2. We became passionate.
I've always had a compassion for the person you see holding up the "need help, homeless" sign, but my passion for them grew greatly. As soon as we were able, our entire family would pack "manna bags" full of non-perishable foods in our car then pass them out when we saw people in need.
3. We developed grit.
I had no paying job, so I had time on my hands. I used that time to write like a madman. At one point I was writing for seven different websites to the tune of 50 new and unique blog posts and articles per month, and sometimes up to 70.
That habit developed skill, got me noticed, and played a huge part in launching my professional blogging career.
4. We embraced humility.
The biggest blessing to being broken was the humility it brought to me.
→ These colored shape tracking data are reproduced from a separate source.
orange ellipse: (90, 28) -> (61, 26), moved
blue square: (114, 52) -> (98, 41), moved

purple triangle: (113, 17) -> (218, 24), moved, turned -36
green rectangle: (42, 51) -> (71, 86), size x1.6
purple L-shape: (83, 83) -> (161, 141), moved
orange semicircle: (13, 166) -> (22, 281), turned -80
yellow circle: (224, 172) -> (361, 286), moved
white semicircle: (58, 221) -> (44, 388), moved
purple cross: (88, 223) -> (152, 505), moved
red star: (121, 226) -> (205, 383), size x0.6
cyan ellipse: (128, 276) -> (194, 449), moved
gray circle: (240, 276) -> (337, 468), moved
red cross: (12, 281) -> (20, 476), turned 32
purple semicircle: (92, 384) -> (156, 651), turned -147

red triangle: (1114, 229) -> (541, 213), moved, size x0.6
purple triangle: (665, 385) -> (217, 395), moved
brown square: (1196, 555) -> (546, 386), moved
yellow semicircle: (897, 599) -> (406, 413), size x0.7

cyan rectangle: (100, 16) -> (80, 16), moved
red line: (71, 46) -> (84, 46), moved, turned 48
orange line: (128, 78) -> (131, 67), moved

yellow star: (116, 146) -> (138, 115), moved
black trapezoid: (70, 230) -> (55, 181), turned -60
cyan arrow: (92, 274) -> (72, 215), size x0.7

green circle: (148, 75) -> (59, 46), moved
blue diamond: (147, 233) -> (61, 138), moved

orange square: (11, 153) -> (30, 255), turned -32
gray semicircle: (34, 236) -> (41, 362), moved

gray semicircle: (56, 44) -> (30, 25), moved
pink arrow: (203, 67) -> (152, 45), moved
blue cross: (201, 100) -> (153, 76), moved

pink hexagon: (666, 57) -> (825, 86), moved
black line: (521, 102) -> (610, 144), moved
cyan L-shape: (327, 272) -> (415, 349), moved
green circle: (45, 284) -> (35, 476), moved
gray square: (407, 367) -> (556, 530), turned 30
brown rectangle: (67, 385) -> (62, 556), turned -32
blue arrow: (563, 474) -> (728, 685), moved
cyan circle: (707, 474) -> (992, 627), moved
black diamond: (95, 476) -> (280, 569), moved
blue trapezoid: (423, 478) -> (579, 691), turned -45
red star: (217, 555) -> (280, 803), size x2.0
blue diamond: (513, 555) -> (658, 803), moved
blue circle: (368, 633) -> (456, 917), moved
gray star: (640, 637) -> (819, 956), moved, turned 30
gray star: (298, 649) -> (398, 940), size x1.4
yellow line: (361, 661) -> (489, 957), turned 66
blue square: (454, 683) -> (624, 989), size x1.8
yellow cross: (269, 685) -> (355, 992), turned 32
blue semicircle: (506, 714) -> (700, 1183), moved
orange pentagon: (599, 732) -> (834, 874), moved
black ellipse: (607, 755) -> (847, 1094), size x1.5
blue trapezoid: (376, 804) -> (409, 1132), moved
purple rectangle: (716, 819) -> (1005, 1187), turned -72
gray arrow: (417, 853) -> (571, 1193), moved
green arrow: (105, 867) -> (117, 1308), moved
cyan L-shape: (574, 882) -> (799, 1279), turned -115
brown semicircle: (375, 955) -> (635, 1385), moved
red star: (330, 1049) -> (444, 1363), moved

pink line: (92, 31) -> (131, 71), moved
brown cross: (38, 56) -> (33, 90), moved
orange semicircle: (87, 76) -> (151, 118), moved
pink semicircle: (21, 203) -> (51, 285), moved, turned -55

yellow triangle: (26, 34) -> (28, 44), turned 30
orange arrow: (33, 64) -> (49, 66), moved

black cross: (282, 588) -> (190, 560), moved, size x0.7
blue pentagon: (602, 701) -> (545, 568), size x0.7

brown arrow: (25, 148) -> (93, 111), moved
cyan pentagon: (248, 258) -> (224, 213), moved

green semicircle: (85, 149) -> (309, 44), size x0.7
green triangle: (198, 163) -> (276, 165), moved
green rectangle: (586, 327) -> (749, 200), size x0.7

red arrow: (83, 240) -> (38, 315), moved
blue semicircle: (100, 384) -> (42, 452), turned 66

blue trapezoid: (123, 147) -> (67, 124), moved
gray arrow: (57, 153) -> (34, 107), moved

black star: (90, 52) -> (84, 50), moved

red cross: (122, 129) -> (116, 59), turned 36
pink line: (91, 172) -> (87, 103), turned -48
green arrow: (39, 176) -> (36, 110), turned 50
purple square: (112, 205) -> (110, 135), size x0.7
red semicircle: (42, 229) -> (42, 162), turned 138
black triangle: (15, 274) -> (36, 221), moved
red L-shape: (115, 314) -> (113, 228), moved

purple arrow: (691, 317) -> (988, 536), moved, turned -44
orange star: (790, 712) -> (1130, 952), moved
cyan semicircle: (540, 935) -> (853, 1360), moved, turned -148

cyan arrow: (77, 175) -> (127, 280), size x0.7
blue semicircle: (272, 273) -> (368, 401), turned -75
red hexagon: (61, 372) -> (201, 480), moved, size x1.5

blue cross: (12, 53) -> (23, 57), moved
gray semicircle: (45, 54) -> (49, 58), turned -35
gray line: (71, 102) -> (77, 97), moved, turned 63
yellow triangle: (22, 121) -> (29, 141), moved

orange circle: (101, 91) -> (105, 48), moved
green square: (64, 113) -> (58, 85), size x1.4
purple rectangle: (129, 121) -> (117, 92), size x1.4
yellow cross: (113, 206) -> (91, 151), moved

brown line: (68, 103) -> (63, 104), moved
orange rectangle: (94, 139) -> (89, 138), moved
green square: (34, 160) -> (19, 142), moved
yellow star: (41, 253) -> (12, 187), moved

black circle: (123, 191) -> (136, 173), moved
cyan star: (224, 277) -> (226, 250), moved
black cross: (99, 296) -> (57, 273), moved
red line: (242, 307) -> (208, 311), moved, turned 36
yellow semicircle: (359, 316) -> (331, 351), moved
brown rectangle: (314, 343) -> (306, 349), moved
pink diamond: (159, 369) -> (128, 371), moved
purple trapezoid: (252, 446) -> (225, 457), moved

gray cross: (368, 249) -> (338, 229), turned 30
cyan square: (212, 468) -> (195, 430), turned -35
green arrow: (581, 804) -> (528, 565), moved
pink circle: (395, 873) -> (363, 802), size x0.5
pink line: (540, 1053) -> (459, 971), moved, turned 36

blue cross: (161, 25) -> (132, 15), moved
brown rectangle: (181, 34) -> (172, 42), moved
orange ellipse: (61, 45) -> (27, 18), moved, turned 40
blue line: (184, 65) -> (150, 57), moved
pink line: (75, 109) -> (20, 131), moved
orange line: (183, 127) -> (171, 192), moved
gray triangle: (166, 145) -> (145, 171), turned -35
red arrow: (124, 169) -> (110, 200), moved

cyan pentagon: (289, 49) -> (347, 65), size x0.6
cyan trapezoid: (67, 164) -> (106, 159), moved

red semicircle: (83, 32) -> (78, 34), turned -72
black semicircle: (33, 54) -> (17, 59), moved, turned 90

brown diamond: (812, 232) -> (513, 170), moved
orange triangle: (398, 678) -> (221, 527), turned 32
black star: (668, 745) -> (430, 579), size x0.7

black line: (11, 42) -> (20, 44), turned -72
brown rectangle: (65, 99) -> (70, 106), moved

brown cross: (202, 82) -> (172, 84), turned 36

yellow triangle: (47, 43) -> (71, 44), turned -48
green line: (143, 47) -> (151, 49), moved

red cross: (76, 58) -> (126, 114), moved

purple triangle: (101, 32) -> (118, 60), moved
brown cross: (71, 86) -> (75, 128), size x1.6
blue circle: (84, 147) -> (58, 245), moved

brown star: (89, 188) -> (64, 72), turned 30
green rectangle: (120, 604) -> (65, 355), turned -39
I realized I could do nothing of real significance alone. I'm not capable. Not skilled enough, not strong enough, not wise enough, and not connected enough.
As a Christian, my help comes from a relationship with Jesus Christ. I had to connect with Him and rely on Him in every aspect of my life.
5. We live boldly, without fear.
For years I've been afraid to share our story, until recently. I was afraid of being looked at differently, and being viewed as a failure. But now I realize my brokenness was a good thing. And not just for me.
Since I've started sharing my story, people have been encouraged and lives are being impacted. I'm now boldly living life without fear. I've faced some of my biggest fears, and here I am today, leading and loving my family, and being an example to others striving to do the same.
I honestly started writing this with "writer's block." I had no idea what to write, so I did what all good writers do — I started writing. Now, after 1,200 words, I'm hoping it has an impact on you.
If you've read this far, you've probably been broken before or are currently broken. But as the title suggests and my story shows, it's good to be broken, so be encouraged.